BEGIN
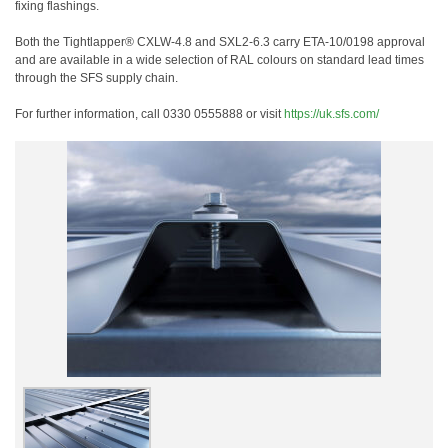
fixing flashings.
Both the Tightlapper® CXLW-4.8 and SXL2-6.3 carry ETA-10/0198 approval
and are available in a wide selection of RAL colours on standard lead times
through the SFS supply chain.
For further information, call 0330 0555888 or visit
https://uk.sfs.com/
END
Exactly as they appear above, write out all the entries, without pictures.

### Your solution
fixing flashings.
Both the Tightlapper® CXLW-4.8 and SXL2-6.3 carry ETA-10/0198 approval
and are available in a wide selection of RAL colours on standard lead times
through the SFS supply chain.
For further information, call 0330 0555888 or visit
https://uk.sfs.com/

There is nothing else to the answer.